Near-field Image Transfer by Magneto-Inductive Arrays: a Modal Perspective

TL;DR

This paper presents an analytical model for near-field image transfer using magneto-inductive arrays, revealing conditions for effective imaging, the impact of array size, and the importance of operating frequency for fidelity and resolution.

Contribution

It introduces a modal analysis approach to model pixel-to-pixel image transfer in magneto-inductive arrays, providing explicit expressions for imaging parameters and conditions for successful transfer.

Findings

Out-of-band excitation enables image transfer.

Array size must exceed the image size by at least the point spread function.

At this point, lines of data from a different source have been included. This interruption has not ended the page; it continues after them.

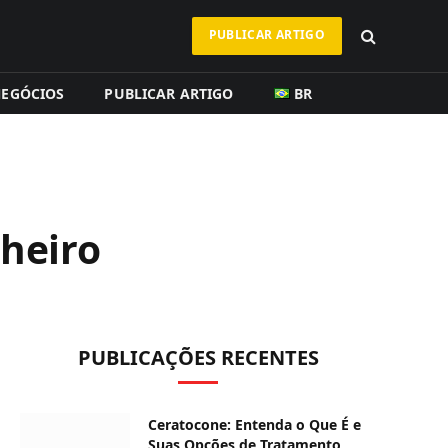
PUBLICAR ARTIGO
EGÓCIOS
PUBLICAR ARTIGO
BR
nheiro
PUBLICAÇÕES RECENTES
Ceratocone: Entenda o Que É e
Suas Opções de Tratamento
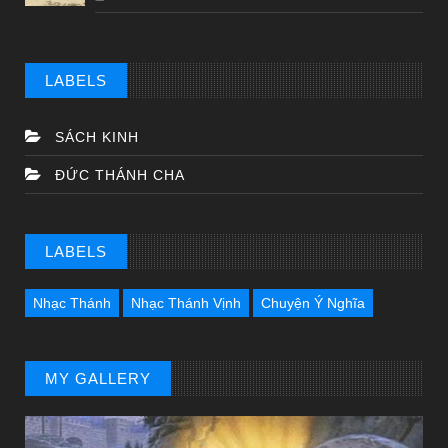
LABELS
SÁCH KINH
ĐỨC THÁNH CHA
LABELS
Nhạc Thánh
Nhạc Thánh Vịnh
Chuyện Ý Nghĩa
MY GALLERY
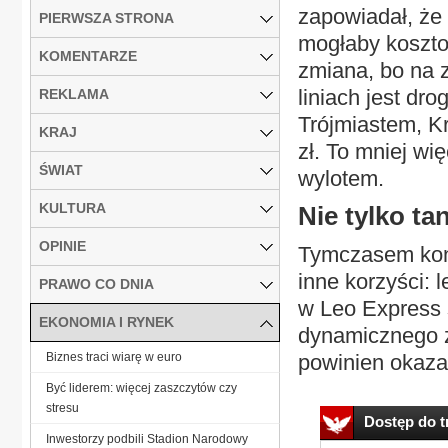
zapowiadał, że
PIERWSZA STRONA
mogłaby kosztow
KOMENTARZE
zmiana, bo na 
liniach jest dr
REKLAMA
Trójmiastem, K
KRAJ
zł. To mniej wię
ŚWIAT
wylotem.
KULTURA
Nie tylko tan
OPINIE
Tymczasem konk
inne korzyści: 
PRAWO CO DNIA
w Leo Express 
EKONOMIA I RYNEK
dynamicznego z
Biznes traci wiarę w euro
powinien okazać
Być liderem: więcej zaszczytów czy
stresu
Dostęp do tr
Inwestorzy podbili Stadion Narodowy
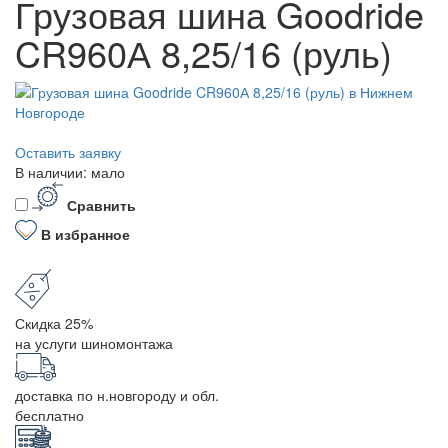
Грузовая шина Goodride
CR960А 8,25/16 (руль)
Оставить заявку
В наличии: мало
Сравнить
В избранное
Скидка 25%
на услуги шиномонтажа
доставка по н.новгороду и обл.
бесплатно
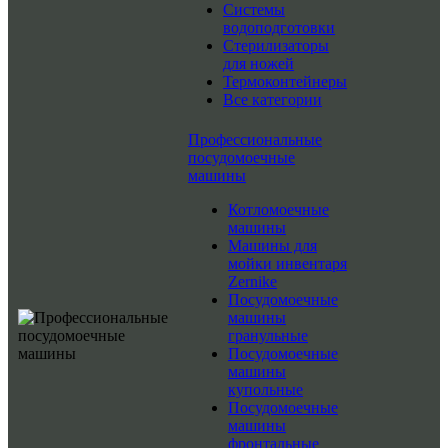
Системы
водоподготовки
Стерилизаторы
для ножей
Термоконтейнеры
Все категории
Профессиональные
посудомоечные
машины
Котломоечные
машины
Машины для
мойки инвентаря
Zernike
Посудомоечные
машины
гранульные
Посудомоечные
машины
купольные
Посудомоечные
машины
фронтальные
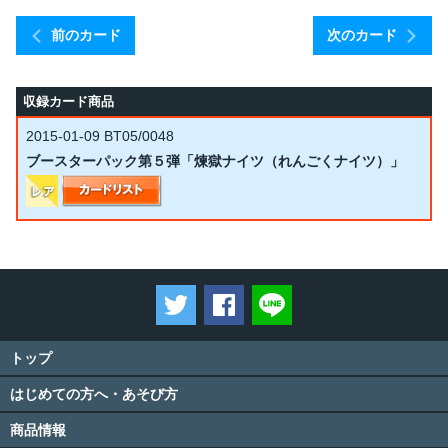
前のカード
次のカード
収録カード商品
2015-01-09
BT05/0048
ブースターパック第５弾「煉獄ナイツ（れんごくナイツ）」
ツイートする
Facebookでシェアする
LINEで送る
トップ
はじめての方へ・あそび方
商品情報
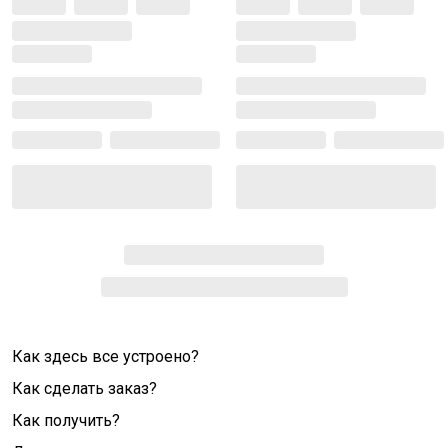
Как здесь все устроено?
Как сделать заказ?
Как получить?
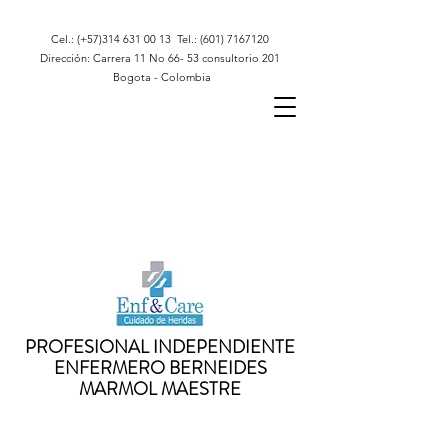
Cel.: (+57)314
631 00 13
Tel.:
(601) 7167120
Dirección: Carrera 11 No 66- 53 consultorio 201
Bogota - Colombia
PROFESIONAL INDEPENDIENTE
ENFERMERO BERNEIDES
MARMOL MAESTRE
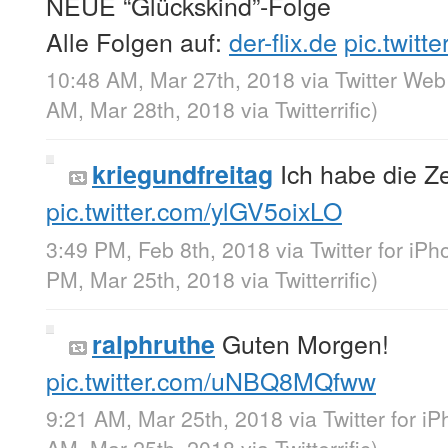
NEUE “Glückskind”-Folge
Alle Folgen auf:
der-flix.de
pic.twitt
10:48 AM, Mar 27th, 2018
via
Twitter Web
AM, Mar 28th, 2018
via
Twitterrific
)
Ich habe die Ze
kriegundfreitag
pic.twitter.com/ylGV5oixLO
3:49 PM, Feb 8th, 2018
via
Twitter for iP
PM, Mar 25th, 2018
via
Twitterrific
)
Guten Morgen!
ralphruthe
pic.twitter.com/uNBQ8MQfww
9:21 AM, Mar 25th, 2018
via
Twitter for i
AM, Mar 25th, 2018
via
Twitterrific
)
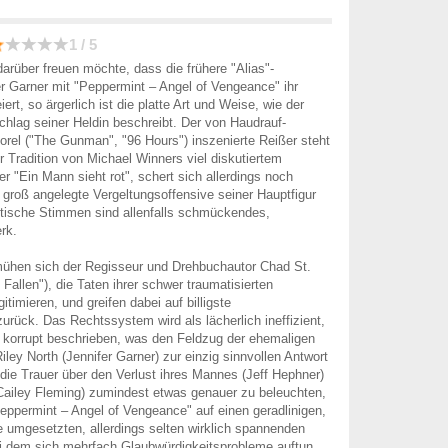
1 / 5
arüber freuen möchte, dass die frühere "Alias"-
fer Garner mit "Peppermint – Angel of Vengeance" ihr
rt, so ärgerlich ist die platte Art und Weise, wie der
lag seiner Heldin beschreibt. Der von Haudrauf-
Morel ("The Gunman", "96 Hours") inszenierte Reißer steht
r Tradition von Michael Winners viel diskutiertem
er "Ein Mann sieht rot", schert sich allerdings noch
 groß angelegte Vergeltungsoffensive seiner Hauptfigur
ritische Stimmen sind allenfalls schmückendes,
rk.
ühen sich der Regisseur und Drehbuchautor Chad St.
Fallen"), die Taten ihrer schwer traumatisierten
itimieren, und greifen dabei auf billigste
urück. Das Rechtssystem wird als lächerlich ineffizient,
d korrupt beschrieben, was den Feldzug der ehemaligen
ley North (Jennifer Garner) zur einzig sinnvollen Antwort
 die Trauer über den Verlust ihres Mannes (Jeff Hephner)
(Cailey Fleming) zumindest etwas genauer zu beleuchten,
eppermint – Angel of Vengeance" auf einen geradlinigen,
e umgesetzten, allerdings selten wirklich spannenden
i dem sich mehrfach Glaubwürdigkeitsprobleme auftun.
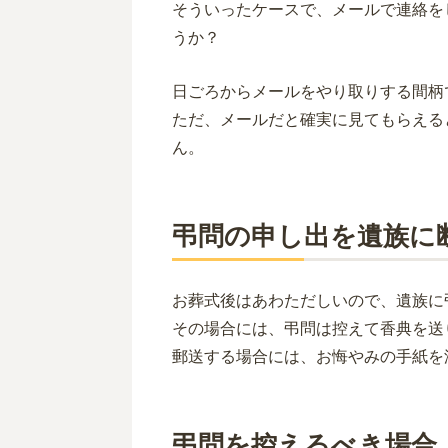
そういったケースで、メールで連絡を
うか？
日ごろからメールをやり取りする間柄
ただ、メールだと確実に見てもらえる
ん。
弔問の申し出を遺族に
お葬式後はあわただしいので、遺族に
その場合には、弔問は控えて香典を送
郵送する場合には、お悔やみの手紙を
弔問を控えるべき場合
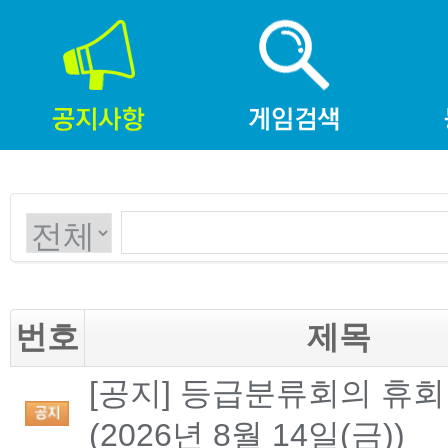
번호
제목
[공지] 등급분류회의 휴회
(2026년 8월 14일(금))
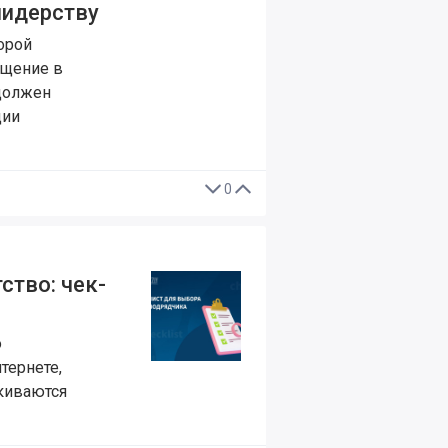
лидерству
орой
ащение в
 должен
дии
0
ство: чек-
о
тернете,
киваются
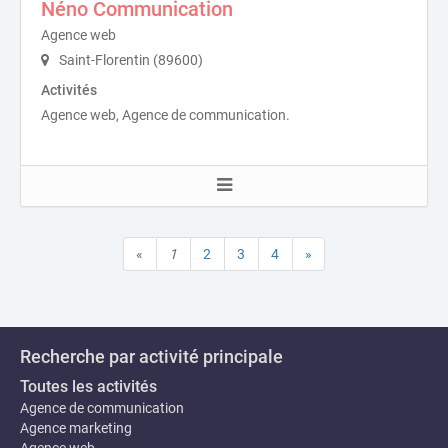
Néno Communication
Agence web
Saint-Florentin (89600)
Activités
Agence web, Agence de communication.
«
1
2
3
4
»
Recherche par activité principale
Toutes les activités
Agence de communication
Agence marketing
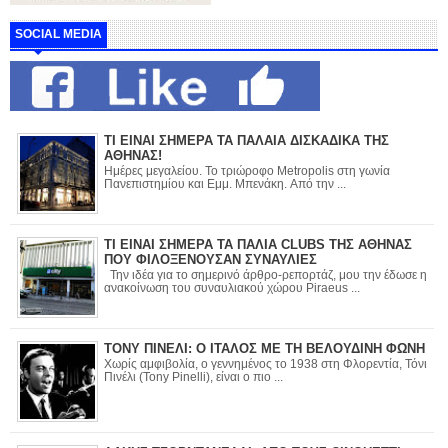
SOCIAL MEDIA
ΤΙ ΕΙΝΑΙ ΣΗΜΕΡΑ ΤΑ ΠΑΛΑΙΑ ΔΙΣΚΑΔΙΚΑ ΤΗΣ
ΑΘΗΝΑΣ!
Ημέρες μεγαλείου. Το τριώροφο Metropolis στη γωνία
Πανεπιστημίου και Εμμ. Μπενάκη. Από την ...
ΤΙ ΕΙΝΑΙ ΣΗΜΕΡΑ ΤΑ ΠΑΛΙΑ CLUBS ΤΗΣ ΑΘΗΝΑΣ
ΠΟΥ ΦΙΛΟΞΕΝΟΥΣΑΝ ΣΥΝΑΥΛΙΕΣ
Την ιδέα για το σημερινό άρθρο-ρεπορτάζ, μου την έδωσε η
ανακοίνωση του συναυλιακού χώρου Piraeus ...
ΤΟΝΥ ΠΙΝΕΛΙ: Ο ΙΤΑΛΟΣ ΜΕ ΤΗ ΒΕΛΟΥΔΙΝΗ ΦΩΝΗ
Χωρίς αμφιβολία, ο γεννημένος το 1938 στη Φλορεντία, Τόνι
Πινέλι (Tony Pinelli), είναι ο πιο ...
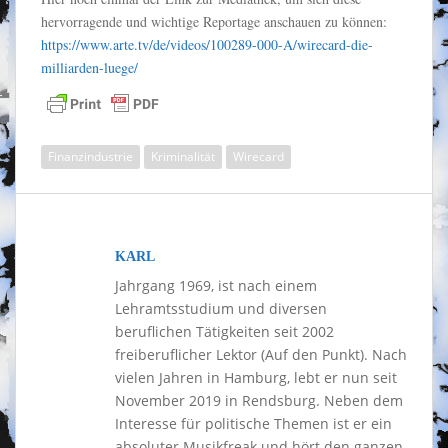
hervorragende und wichtige Reportage anschauen zu können:
https://www.arte.tv/de/videos/100289-000-A/wirecard-die-
milliarden-luege/
Finanzindustrie
Kriminalität
Wirecard
KARL
Jahrgang 1969, ist nach einem
Lehramtsstudium und diversen
beruflichen Tätigkeiten seit 2002
freiberuflicher Lektor (Auf den Punkt). Nach
vielen Jahren in Hamburg, lebt er nun seit
November 2019 in Rendsburg. Neben dem
Interesse für politische Themen ist er ein
absoluter Musikfreak und hört den ganzen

Imaging fidelity depends on operating frequency and array dimensions.

Abstract

A simple model of near-field pixel-to-pixel image transfer using magneto-inductive arrays is presented. The response of N-dimensional rectangular arrays is first found as an excitation of eigenmodes. This analytical method involves approximating the effect of sources and detectors, and replaces the problem of solving large numbers of simultaneous equations with that of evaluating a sum. Expressions are given for the modal expansion coefficients, and in the low-loss case it is shown that the coefficient values depend only on the difference in reciprocal frequency space of the operating frequency from the resonant frequency of each mode. Analytic expressions are then derived for quasi-optical quantities such as the spatial frequency response, point-spread function and resolving power, and their implications for imaging fidelity and resolution are examined for arrays of different dimension. The results show clearly that there can be no useful image transfer for in-band excitation. Out-of-band excitation allows image transfer. Provided the array is larger than the expected image by at least the size of the point spread function, the effect of the array boundaries may be ignored and imaging is determined purely by the properties of the medium. However, there is a tradeoff between fidelity and throughput, and good imaging performance using thick slabs depends on careful choice of the operating frequency. The approximate analytic method is verified by comparison of exact numerical solution.